[Recorded data]

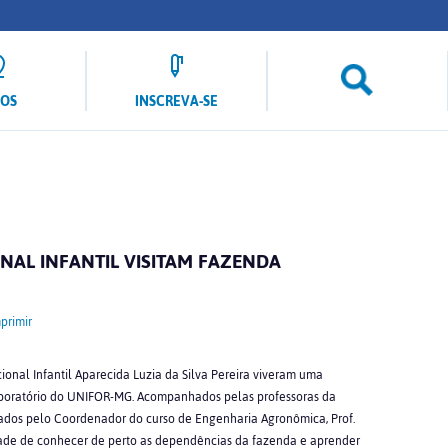
LOS
INSCREVA-SE
AL INFANTIL VISITAM FAZENDA
primir
onal Infantil Aparecida Luzia da Silva Pereira viveram uma
Laboratório do UNIFOR-MG. Acompanhados pelas professoras da
uiados pelo Coordenador do curso de Engenharia Agronômica, Prof.
nidade de conhecer de perto as dependências da fazenda e aprender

[WORK TO COMPLETE] Leave out the pictures and return the rest of the records exactly.

[TASK RESPONSE]
LOS
INSCREVA-SE
AL INFANTIL VISITAM FAZENDA
primir
onal Infantil Aparecida Luzia da Silva Pereira viveram uma
Laboratório do UNIFOR-MG. Acompanhados pelas professoras da
uiados pelo Coordenador do curso de Engenharia Agronômica, Prof.
nidade de conhecer de perto as dependências da fazenda e aprender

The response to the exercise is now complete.